冊子「Friends」

【体験談】血友病のいろんな「職場・仕事」〜就職活動

就職戦線は厳しい

就職活動
職安に行ってもほとんど仕事はない。免許もないから家の近所でないと通えないし、昼間、定時で働ける正社員がいいんだけれど、うちの近所にはない。年齢も年齢だからアルバイトでは嫌だ。

就職活動
僕の場合、長い電車通勤は難しいし、全国的な転勤や転居の多い仕事、たとえば国家公務員とか、銀行員なんかは無理かなと対象外としました。また現場中心や外回り仕事も難しいので、一応、避けることにしました。

就職活動
専門学校に長く通学していて足を悪くしたことがあったので、地元で探そうとしたが、地方には希望する仕事はない。簿記試験を受けて簿記一級がとれたら、何かあるだろうと思って勉強しているが、これもなかなか先に進めない。

就職活動
アルバイトは不安定だし、将来性もないから絶対に正社員がいい。しかし仕事はなかなかない。探しているうちに何年もたってしまった。太ったのでやせて出血を減らしてから、もう一度探したい。

就職活動
情報関係の資格を大学にいるうちに取得している。血友病がどうとかいう以前に就職戦線が厳しいから。

就職活動
大学の保健センターに病気のことを言ってあるので、学校で就職用の健康診断書を発行してもらおうとすると、そのことを書かざるを得ないと言われた。病院で相談して「関節炎」という症状を記載した診断書を作ってもらった。

就職活動
病気には関係なくリストラにあって、求職中。デスクワークがいいんだけど、なかなかない。ハローワークで身障者枠も見たけど、地元にはない。手帳を持っている人向けの説明会に行ったが、交代制勤務やサービス業ばかりだった。

就職活動
面接のとき、“何か質問は”と訊かれて「難病のボランティアをしたことがあるのですが、御社では難病があった場合には入社できるのですか?」と尋ねてみた。2社は障害枠で入社して欲しいと返事、5〜6社は難病は関係ないとの返事だった。ごまかそうという顔つきではなかったので、本当だと信じたいが、自分の病気を告白して受けたわけではないので、分からない。

就職活動
歩き方をみれば、膝が悪いのはすぐに分かってしまうので、その説明に苦労した。だいたい若い頃に骨折して、変形してしまったと説明していた。

研修
三月半ばから合宿研修、続いて集合研修が入社式まで続く、そこが心配。一応、仮採用期間の間は病院から製剤をもらわなくても済むように、自宅に在庫は作ってあるが、今は卒業試験に合格することと研修が無事に済むことを祈るのみ。

就職活動
最初に自分のやりたいことありきです。迷ったときの判断基準として会社がどれだけ寛容そうかというイメージを従業員の雰囲気、会社の規模などから客観的に判断してみるのも重要かもしれません。これは難しいんですけどね。なお、私の勤務先は規模が大きく、相当恵まれている方だと思います。そういう勤務先会社の規模・上場の有無・業種なども基準になるでしょう。一般的には会社の規模が大きいほど病気のことなどわかりにくくなります。但し、アットホームさに欠ける傾向がありますが(笑)。

就職活動
CG(コンピュータグラフィックス)の勉強をしたが、その関係の仕事はなかった。長く歩くとすぐに足が痛くなるので、毎日、働くことに自信が持てない。何とかしなくてはと思っているが、なかなか良い仕事が見つからない。

就職活動
身障者の就職相談会に行ってみたが、30社で話をして、4社で返事保留されただけで内定は出ていない。今は厳しい。

就職活動
病気のことを言って入社試験を受けたら、二社で落とされた。
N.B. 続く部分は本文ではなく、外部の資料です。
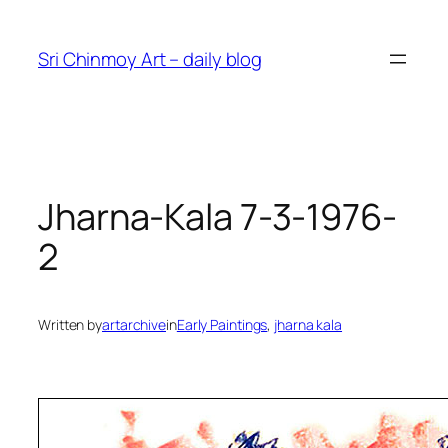
Skip
to
Sri Chinmoy Art – daily blog
content
Jharna-Kala 7-3-1976-
2
Written by
artarchive
in
Early Paintings
, 
jharna kala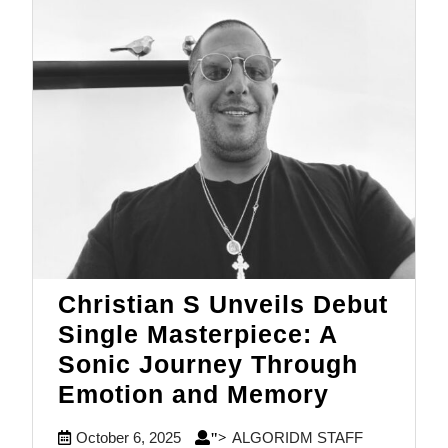
Christian S Unveils Debut
Single Masterpiece: A
Sonic Journey Through
Christian
Emotion and Memory
S
October
ALGORIDM
October 6, 2025
ALGORIDM STAFF
">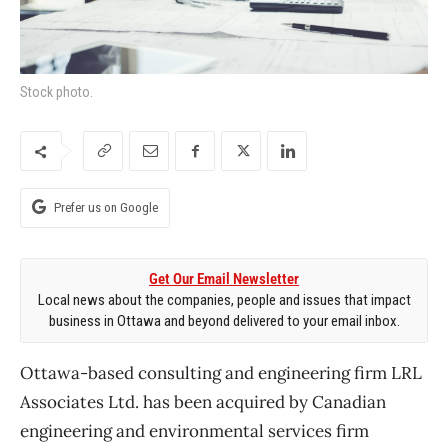
Stock photo.
Prefer us on Google
Get Our Email Newsletter
Local news about the companies, people and issues that impact
business in Ottawa and beyond delivered to your email inbox.
Ottawa-based consulting and engineering firm LRL
Associates Ltd. has been acquired by Canadian
engineering and environmental services firm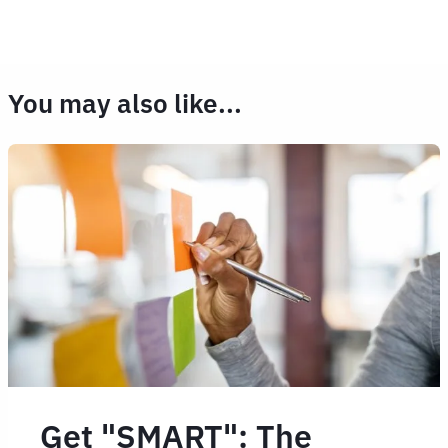
You may also like...
Get "SMART": The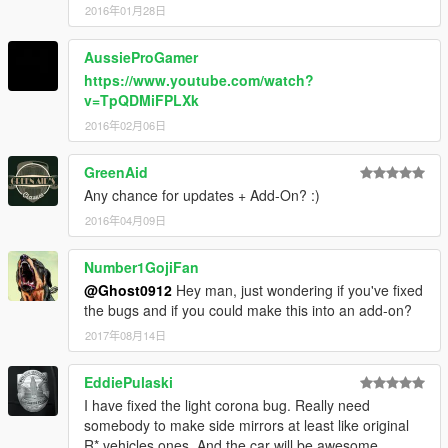
2016年01月28日
AussieProGamer
https://www.youtube.com/watch?
v=TpQDMiFPLXk
2016年02月06日
GreenAid
Any chance for updates + Add-On? :)
2016年04月09日
Number1GojiFan
@Ghost0912
Hey man, just wondering if you've fixed
the bugs and if you could make this into an add-on?
2017年08月14日
EddiePulaski
I have fixed the light corona bug. Really need
somebody to make side mirrors at least like original
R* vehicles ones. And the car will be awesome.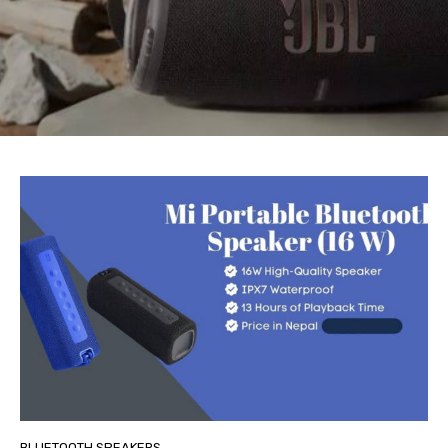
BLUETOOTH SPEAKERS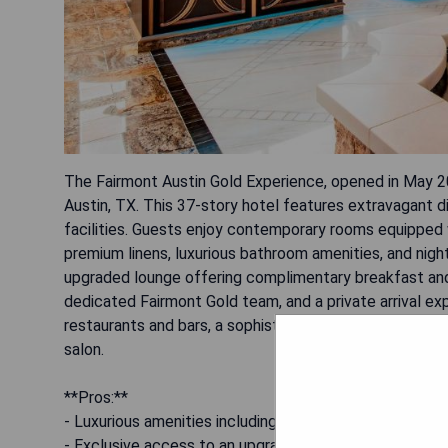
The Fairmont Austin Gold Experience, opened in May 
Austin, TX. This 37-story hotel features extravagant di
facilities. Guests enjoy contemporary rooms equipped w
premium linens, luxurious bathroom amenities, and nigh
upgraded lounge offering complimentary breakfast and
dedicated Fairmont Gold team, and a private arrival exp
restaurants and bars, a sophisticated pool terrace on t
salon.
**Pros:**
- Luxurious amenities including a dedicated concierge 
- Exclusive access to an upgraded lounge with complim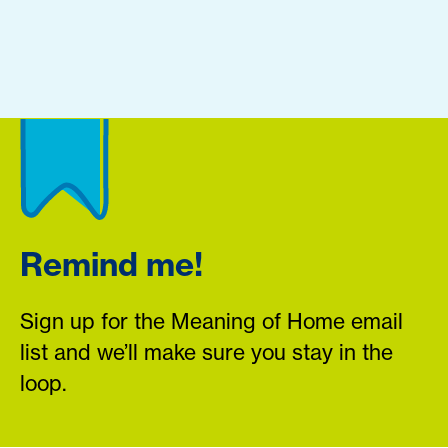
Remind me!
Sign up for the Meaning of Home email
list and we’ll make sure you stay in the
loop.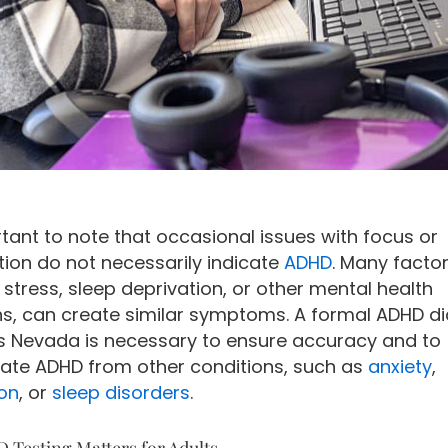
rtant to note that occasional issues with focus or
tion do not necessarily indicate
ADHD
. Many factor
 stress, sleep deprivation, or other mental health
ns, can create similar symptoms. A formal ADHD d
ts Nevada is necessary to ensure accuracy and to
tiate ADHD from other conditions, such as
anxiety
,
on
, or
sleep disorders
.
Testing Matters for Adults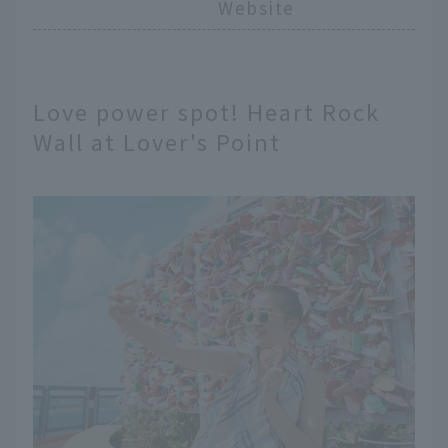
Website
Love power spot! Heart Rock
Wall at Lover's Point
English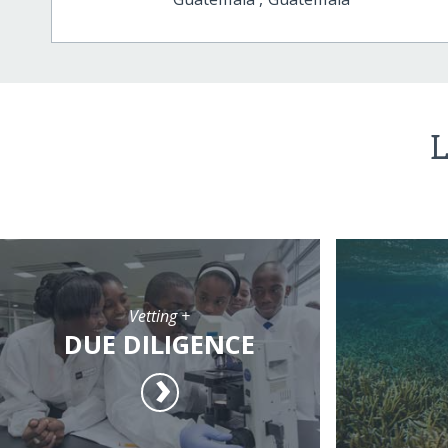
L
Vetting +
DUE DILIGENCE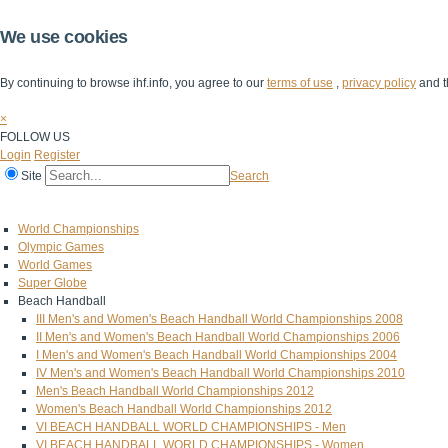
We use cookies
By continuing to browse ihf.info, you agree to our
terms of use
,
privacy policy
and t
×
FOLLOW US
Login
Register
Site
Search
Home
The IHF
IHF Competitions
The Game
Technical Corner
World Championships
Olympic Games
World Games
Super Globe
Beach Handball
III Men's and Women's Beach Handball World Championships 2008
II Men's and Women's Beach Handball World Championships 2006
I Men's and Women's Beach Handball World Championships 2004
IV Men's and Women's Beach Handball World Championships 2010
Men's Beach Handball World Championships 2012
Women's Beach Handball World Championships 2012
VI BEACH HANDBALL WORLD CHAMPIONSHIPS - Men
VI BEACH HANDBALL WORLD CHAMPIONSHIPS - Women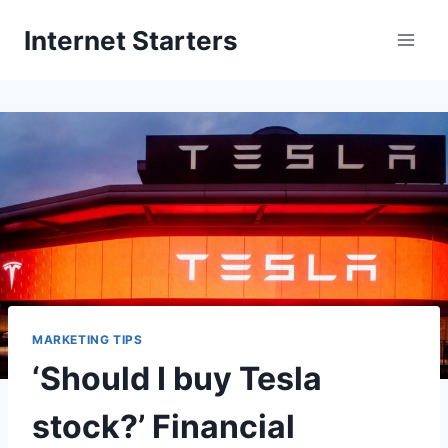
Skip
Internet Starters
to
content
MARKETING TIPS
‘Should I buy Tesla
stock?’ Financial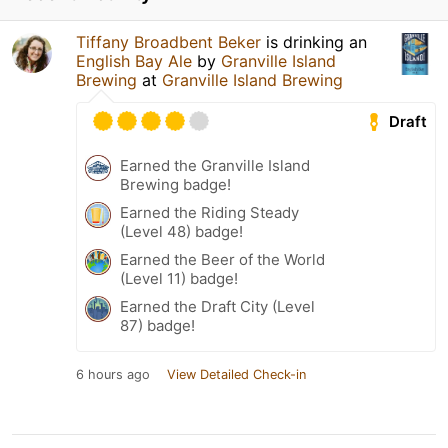
Tiffany Broadbent Beker
is drinking an
English Bay Ale
by
Granville Island
Brewing
at
Granville Island Brewing
Draft
Earned the Granville Island
Brewing badge!
Earned the Riding Steady
(Level 48) badge!
Earned the Beer of the World
(Level 11) badge!
Earned the Draft City (Level
87) badge!
6 hours ago
View Detailed Check-in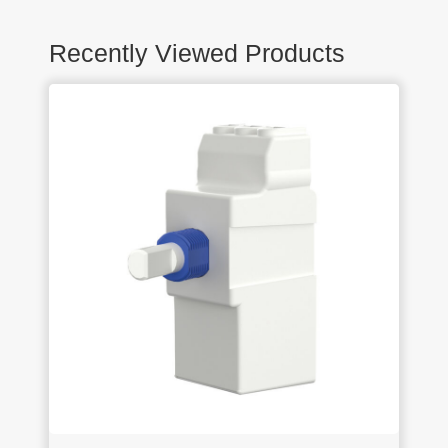
Recently Viewed Products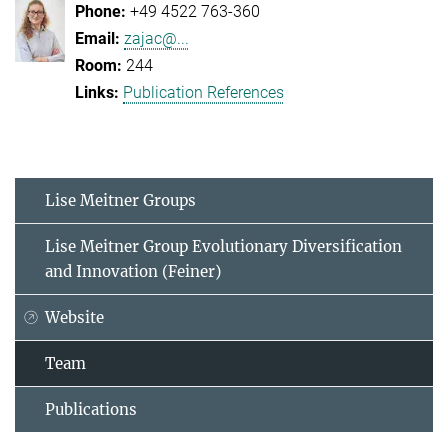
+49 4522 763-360
zajac@...
244
Publication References
Lise Meitner Groups
Lise Meitner Group Evolutionary Diversification
and Innovation (Feiner)
Website
Team
Publications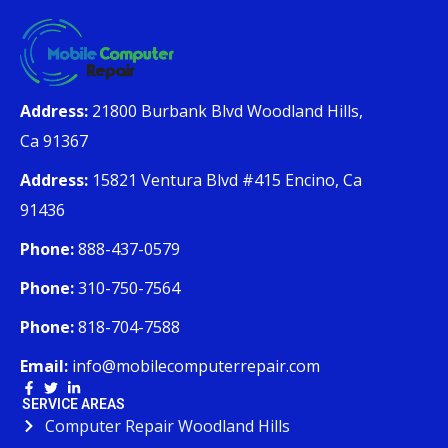
Address:
21800 Burbank Blvd Woodland Hills,
Ca 91367
Address:
15821 Ventura Blvd #415 Encino, Ca
91436
Phone:
888-437-0579
Phone:
310-750-7564
Phone:
818-704-7588
Email:
info@mobilecomputerrepair.com
SERVICE AREAS
Computer Repair Woodland Hills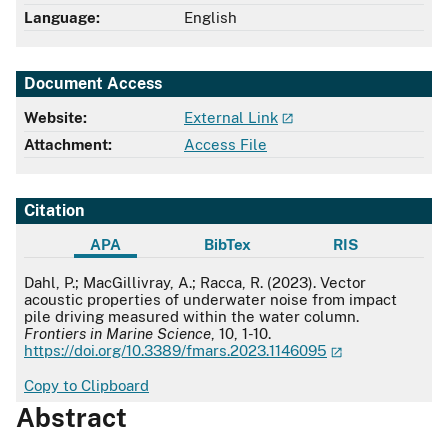
Language:
English
Document Access
Website:
External Link
Attachment:
Access File
Citation
APA
BibTex
RIS
APA
Dahl, P.; MacGillivray, A.; Racca, R. (2023). Vector
acoustic properties of underwater noise from impact
pile driving measured within the water column.
Frontiers in Marine Science
, 10, 1-10.
https://doi.org/10.3389/fmars.2023.1146095
Copy to Clipboard
Abstract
三社目に黙っていたら合格した。だから仕事場では健康だと思われている。せいぜい足が少し悪いぐらい。もちろん医療券の関係で健康保険組合は知っているけど、現場に何か情報が漏れたこともない。

就職活動
就職の時は言う必要もなかったから、言わなかったし、入社後も健康保険組合との医療券申請のやり取りだけで、問題はなかった。自分が入院した時には、同僚や上司がお見舞いに来るので、別な疾患名や症状を言ってすませた。

就職活動
元々病気のことは言って就職していますし、人事の方は当時通っていた病院の先生のところにも最終的にはヒアリングに行ってくれました。今は上司にも全て真実を話しており、理解してもらっています。多少のハンデがあっても頑張っていればやれば見ている人は見てくれており、やる気を買ってくれる会社であれば採用されるのではないかと思います。ただ、老舗の会社、金融系ではバブル期であっても病気のことを言ったとたんに急にハードルが高くなった印象です。